The multinational thug goes under the legal microscope for
human deaths and ecocide and Dr. Channa
Jayasumana and Farmer Saman provide a damning indictment of Glyphosate
Farmer Saman at the tribunal |
It is well known that Monsanto promotes an agroindustrial
model that contributes to at least a third of anthropogenic greenhouse gases.

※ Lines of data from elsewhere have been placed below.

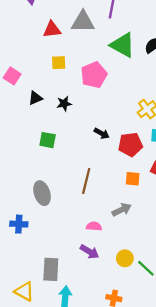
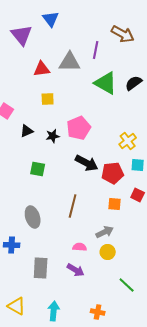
pink pentagon: (94, 75) -> (79, 128), moved
black arrow: (102, 133) -> (87, 163), size x1.6
yellow circle: (125, 258) -> (108, 252), moved
gray rectangle: (51, 269) -> (41, 268), moved

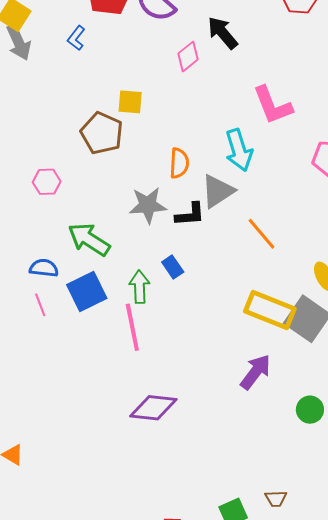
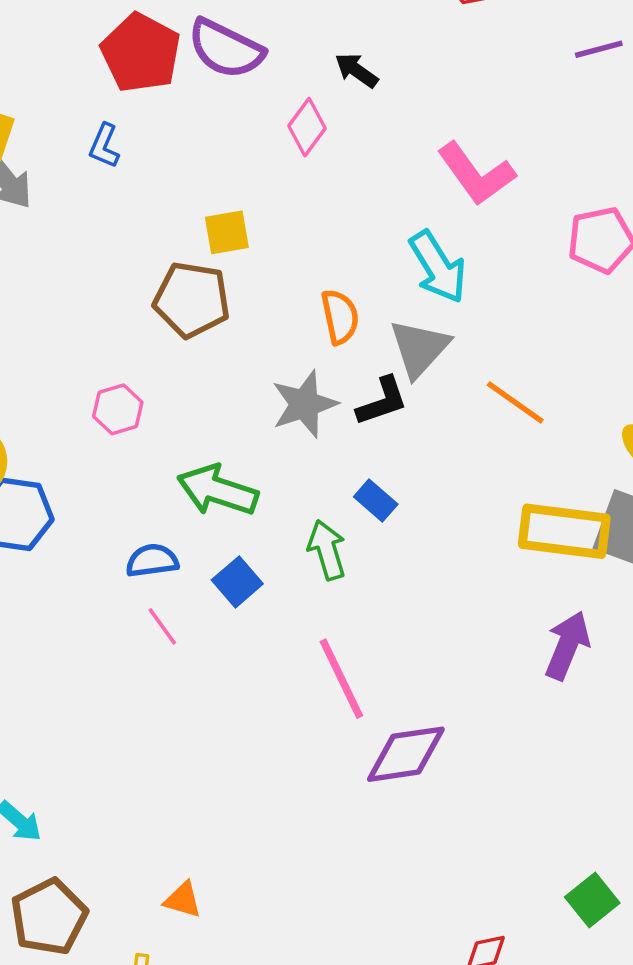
black arrow: (223, 33) -> (356, 70), size x0.7
blue square: (87, 291) -> (237, 582), size x0.7
pink line: (132, 327) -> (341, 679), moved

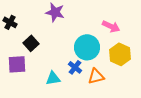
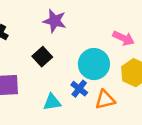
black square: (31, 43) -> (42, 57), moved

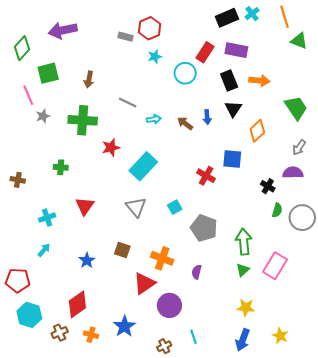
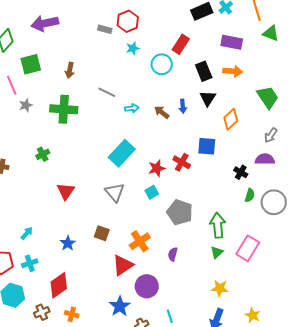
purple rectangle: (236, 50) -> (232, 42), moved
red star: (111, 147) -> (157, 168), moved
green cross: (61, 167) -> (43, 154), turned -32
cyan cross: (47, 218) -> (30, 263), moved
orange cross: (162, 258) -> (140, 241), turned 35
blue star: (124, 326) -> (120, 306), moved

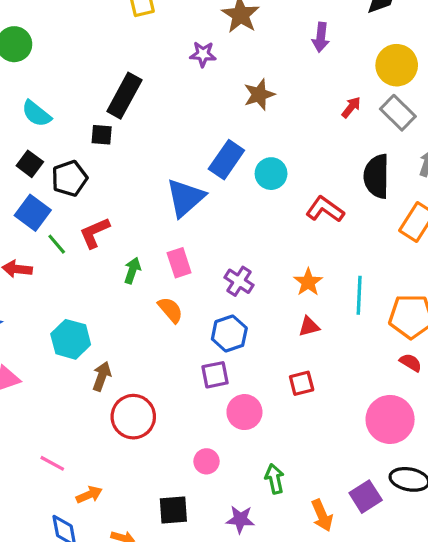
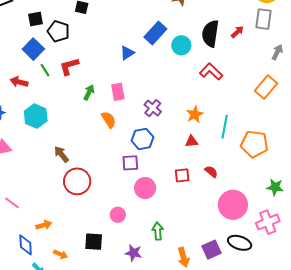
red arrow: (351, 107) -> (237, 32), moved
gray rectangle: (398, 113) -> (264, 19), turned 45
black square: (30, 164) -> (36, 19), turned 35
black semicircle: (377, 176) -> (210, 34), moved
black pentagon: (69, 178) -> (58, 31), turned 30
blue triangle: (185, 198) -> (127, 53), size x0.6
cyan hexagon: (71, 339) -> (36, 116), moved
red semicircle: (411, 363) -> (211, 172), moved
brown arrow: (102, 376) -> (61, 154), turned -66
pink line: (52, 463) -> (12, 203), moved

it is also largely responsible for the depletion of soil and water resources,
species extinction and declining biodiversity, and the displacement of millions
of small farmers worldwide.
Despite serious allegations against this multinational thug,
they have continued to engage in activities devastating to the earth, its
plants, its animals and its people through a systematic concealment strategy
through lobbying regulators and government authorities, lying, corruption,
commissioning bogus scientific studies, putting pressure on independent
scientists, and manipulating the press and in all of these, blithely, brutally
and unpardonably ignoring the damage to human beings and their social fabric in
every part of the world and their massive contribution to the destruction of
the stability of the global environment.
The world has had enough of this organization and its lies
and its corruption of science for its own profit and gain. As part of the
process to sweep them into the dustbin of one of the darkest chapters of human
history – that of corporate greed taking precedence over justice – the peoples of
the world gather today and tomorrow (16th and 17th
October 2016) at the Institution of Social Studies at The Hague, where 30
witnesses and experts from five continents give evidence against
Monsanto and its products in front of an internationally renowned panel of
judges.
The judges are Judge Dior Fall Sow of
Senegal who is a consultant to the International Criminal Court and a
former Advocate General at the International Criminal Tribunal for Rwanda, Judge Jorge Fernández who is from Souza, Mexico and who is currently Judge at the Court of Administrative
Litigation of Mexico City, Judge Eleonora Lamm of Argentina who is
the Human rights Director for the Supreme Court of Justice of Mendoza with a
doctorate in bioethics and law, Judge Steven Shrybman of
Canada who is a partner in the law firm of Goldblatt Partners LLP and
practices international trade and public interest law in Toronto and Ottawa and Judge Françoise Tulkens of Belgium, who has a Doctorate
in Law, a Master’s degree in Criminology and is a former judge in the European Court
of Human Rights.
The Panel of Judges at the Monsanto Tribunal at The Hague - Follow the proceedings at http://www.monsanto-tribunal.org/ |
Sri Lanka was represented by Farmer Kolonnage Saman and Dr. Channa Jayasumana. They were the third duo to give evidence before the Hague Tribunal.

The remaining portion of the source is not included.